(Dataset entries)
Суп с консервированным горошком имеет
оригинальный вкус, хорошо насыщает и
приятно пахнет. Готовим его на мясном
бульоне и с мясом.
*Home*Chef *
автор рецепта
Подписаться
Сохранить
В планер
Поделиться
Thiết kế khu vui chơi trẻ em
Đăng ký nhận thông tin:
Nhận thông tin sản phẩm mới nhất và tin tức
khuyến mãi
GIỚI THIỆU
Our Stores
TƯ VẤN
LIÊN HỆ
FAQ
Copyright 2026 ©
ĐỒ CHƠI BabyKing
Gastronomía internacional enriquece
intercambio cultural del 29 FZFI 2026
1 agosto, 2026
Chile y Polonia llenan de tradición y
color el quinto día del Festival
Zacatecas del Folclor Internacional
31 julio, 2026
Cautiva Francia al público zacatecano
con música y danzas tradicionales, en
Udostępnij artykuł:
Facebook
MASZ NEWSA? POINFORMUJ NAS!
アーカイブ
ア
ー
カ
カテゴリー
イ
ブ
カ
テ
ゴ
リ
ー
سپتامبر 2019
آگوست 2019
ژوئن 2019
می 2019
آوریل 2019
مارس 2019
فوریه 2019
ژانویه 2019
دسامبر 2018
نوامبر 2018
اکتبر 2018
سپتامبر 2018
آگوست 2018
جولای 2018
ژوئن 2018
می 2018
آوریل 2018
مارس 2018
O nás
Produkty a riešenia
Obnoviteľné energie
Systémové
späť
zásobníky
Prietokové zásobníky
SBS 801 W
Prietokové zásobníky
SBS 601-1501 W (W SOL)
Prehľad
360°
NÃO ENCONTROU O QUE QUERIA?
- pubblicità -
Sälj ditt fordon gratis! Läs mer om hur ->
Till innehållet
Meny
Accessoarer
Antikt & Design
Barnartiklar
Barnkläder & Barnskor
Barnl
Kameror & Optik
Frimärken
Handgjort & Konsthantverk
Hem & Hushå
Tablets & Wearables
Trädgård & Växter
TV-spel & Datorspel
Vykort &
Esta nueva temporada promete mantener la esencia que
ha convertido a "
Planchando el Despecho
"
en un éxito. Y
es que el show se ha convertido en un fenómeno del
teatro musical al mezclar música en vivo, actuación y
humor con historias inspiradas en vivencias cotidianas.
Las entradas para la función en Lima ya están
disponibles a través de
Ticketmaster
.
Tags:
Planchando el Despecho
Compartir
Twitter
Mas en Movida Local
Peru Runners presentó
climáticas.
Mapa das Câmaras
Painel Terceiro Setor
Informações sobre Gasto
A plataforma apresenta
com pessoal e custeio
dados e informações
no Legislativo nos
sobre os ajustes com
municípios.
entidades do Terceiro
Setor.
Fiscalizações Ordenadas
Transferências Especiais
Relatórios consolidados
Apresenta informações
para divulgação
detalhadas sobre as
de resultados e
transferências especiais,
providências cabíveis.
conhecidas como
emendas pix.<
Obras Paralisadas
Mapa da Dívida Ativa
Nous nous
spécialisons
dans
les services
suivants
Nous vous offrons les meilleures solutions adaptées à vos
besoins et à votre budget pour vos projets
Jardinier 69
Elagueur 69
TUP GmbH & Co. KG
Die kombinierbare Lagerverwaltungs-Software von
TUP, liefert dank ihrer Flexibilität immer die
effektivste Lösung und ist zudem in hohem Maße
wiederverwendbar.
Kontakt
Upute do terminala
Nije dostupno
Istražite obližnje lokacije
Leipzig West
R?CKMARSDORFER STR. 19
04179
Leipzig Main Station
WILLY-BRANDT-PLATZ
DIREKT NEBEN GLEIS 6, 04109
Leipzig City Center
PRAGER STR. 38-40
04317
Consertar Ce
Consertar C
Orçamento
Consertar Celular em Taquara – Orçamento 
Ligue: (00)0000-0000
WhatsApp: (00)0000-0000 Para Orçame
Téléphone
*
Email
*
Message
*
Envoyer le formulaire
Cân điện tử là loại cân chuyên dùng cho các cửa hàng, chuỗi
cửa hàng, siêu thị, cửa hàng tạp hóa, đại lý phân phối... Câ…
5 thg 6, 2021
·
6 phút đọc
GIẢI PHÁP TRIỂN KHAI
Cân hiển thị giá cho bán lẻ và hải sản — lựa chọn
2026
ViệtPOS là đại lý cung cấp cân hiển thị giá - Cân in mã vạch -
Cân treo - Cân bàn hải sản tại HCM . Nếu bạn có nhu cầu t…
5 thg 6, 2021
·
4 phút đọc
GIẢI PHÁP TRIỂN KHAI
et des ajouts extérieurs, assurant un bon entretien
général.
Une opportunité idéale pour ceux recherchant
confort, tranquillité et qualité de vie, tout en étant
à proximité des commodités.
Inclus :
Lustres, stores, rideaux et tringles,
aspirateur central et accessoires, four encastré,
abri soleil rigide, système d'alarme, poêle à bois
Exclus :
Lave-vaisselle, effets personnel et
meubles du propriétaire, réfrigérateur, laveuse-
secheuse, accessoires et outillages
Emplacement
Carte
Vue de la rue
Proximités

» **Task requirements**
Set down each entry from above once more, exactly as written.

» **Solution**
Суп с консервированным горошком имеет
оригинальный вкус, хорошо насыщает и
приятно пахнет. Готовим его на мясном
бульоне и с мясом.
*Home*Chef *
автор рецепта
Подписаться
Сохранить
В планер
Поделиться
Thiết kế khu vui chơi trẻ em
Đăng ký nhận thông tin:
Nhận thông tin sản phẩm mới nhất và tin tức
khuyến mãi
GIỚI THIỆU
Our Stores
TƯ VẤN
LIÊN HỆ
FAQ
Copyright 2026 ©
ĐỒ CHƠI BabyKing
Gastronomía internacional enriquece
intercambio cultural del 29 FZFI 2026
1 agosto, 2026
Chile y Polonia llenan de tradición y
color el quinto día del Festival
Zacatecas del Folclor Internacional
31 julio, 2026
Cautiva Francia al público zacatecano
con música y danzas tradicionales, en
Udostępnij artykuł:
Facebook
MASZ NEWSA? POINFORMUJ NAS!
アーカイブ
ア
ー
カ
カテゴリー
イ
ブ
カ
テ
ゴ
リ
ー
سپتامبر 2019
آگوست 2019
ژوئن 2019
می 2019
آوریل 2019
مارس 2019
فوریه 2019
ژانویه 2019
دسامبر 2018
نوامبر 2018
اکتبر 2018
سپتامبر 2018
آگوست 2018
جولای 2018
ژوئن 2018
می 2018
آوریل 2018
مارس 2018
O nás
Produkty a riešenia
Obnoviteľné energie
Systémové
späť
zásobníky
Prietokové zásobníky
SBS 801 W
Prietokové zásobníky
SBS 601-1501 W (W SOL)
Prehľad
360°
NÃO ENCONTROU O QUE QUERIA?
- pubblicità -
Sälj ditt fordon gratis! Läs mer om hur ->
Till innehållet
Meny
Accessoarer
Antikt & Design
Barnartiklar
Barnkläder & Barnskor
Barnl
Kameror & Optik
Frimärken
Handgjort & Konsthantverk
Hem & Hushå
Tablets & Wearables
Trädgård & Växter
TV-spel & Datorspel
Vykort &
Esta nueva temporada promete mantener la esencia que
ha convertido a "
Planchando el Despecho
"
en un éxito. Y
es que el show se ha convertido en un fenómeno del
teatro musical al mezclar música en vivo, actuación y
humor con historias inspiradas en vivencias cotidianas.
Las entradas para la función en Lima ya están
disponibles a través de
Ticketmaster
.
Tags:
Planchando el Despecho
Compartir
Twitter
Mas en Movida Local
Peru Runners presentó
climáticas.
Mapa das Câmaras
Painel Terceiro Setor
Informações sobre Gasto
A plataforma apresenta
com pessoal e custeio
dados e informações
no Legislativo nos
sobre os ajustes com
municípios.
entidades do Terceiro
Setor.
Fiscalizações Ordenadas
Transferências Especiais
Relatórios consolidados
Apresenta informações
para divulgação
detalhadas sobre as
de resultados e
transferências especiais,
providências cabíveis.
conhecidas como
emendas pix.<
Obras Paralisadas
Mapa da Dívida Ativa
Nous nous
spécialisons
dans
les services
suivants
Nous vous offrons les meilleures solutions adaptées à vos
besoins et à votre budget pour vos projets
Jardinier 69
Elagueur 69
TUP GmbH & Co. KG
Die kombinierbare Lagerverwaltungs-Software von
TUP, liefert dank ihrer Flexibilität immer die
effektivste Lösung und ist zudem in hohem Maße
wiederverwendbar.
Kontakt
Upute do terminala
Nije dostupno
Istražite obližnje lokacije
Leipzig West
R?CKMARSDORFER STR. 19
04179
Leipzig Main Station
WILLY-BRANDT-PLATZ
DIREKT NEBEN GLEIS 6, 04109
Leipzig City Center
PRAGER STR. 38-40
04317
Consertar Ce
Consertar C
Orçamento
Consertar Celular em Taquara – Orçamento 
Ligue: (00)0000-0000
WhatsApp: (00)0000-0000 Para Orçame
Téléphone
*
Email
*
Message
*
Envoyer le formulaire
Cân điện tử là loại cân chuyên dùng cho các cửa hàng, chuỗi
cửa hàng, siêu thị, cửa hàng tạp hóa, đại lý phân phối... Câ…
5 thg 6, 2021
·
6 phút đọc
GIẢI PHÁP TRIỂN KHAI
Cân hiển thị giá cho bán lẻ và hải sản — lựa chọn
2026
ViệtPOS là đại lý cung cấp cân hiển thị giá - Cân in mã vạch -
Cân treo - Cân bàn hải sản tại HCM . Nếu bạn có nhu cầu t…
5 thg 6, 2021
·
4 phút đọc
GIẢI PHÁP TRIỂN KHAI
et des ajouts extérieurs, assurant un bon entretien
général.
Une opportunité idéale pour ceux recherchant
confort, tranquillité et qualité de vie, tout en étant
à proximité des commodités.
Inclus :
Lustres, stores, rideaux et tringles,
aspirateur central et accessoires, four encastré,
abri soleil rigide, système d'alarme, poêle à bois
Exclus :
Lave-vaisselle, effets personnel et
meubles du propriétaire, réfrigérateur, laveuse-
secheuse, accessoires et outillages
Emplacement
Carte
Vue de la rue
Proximités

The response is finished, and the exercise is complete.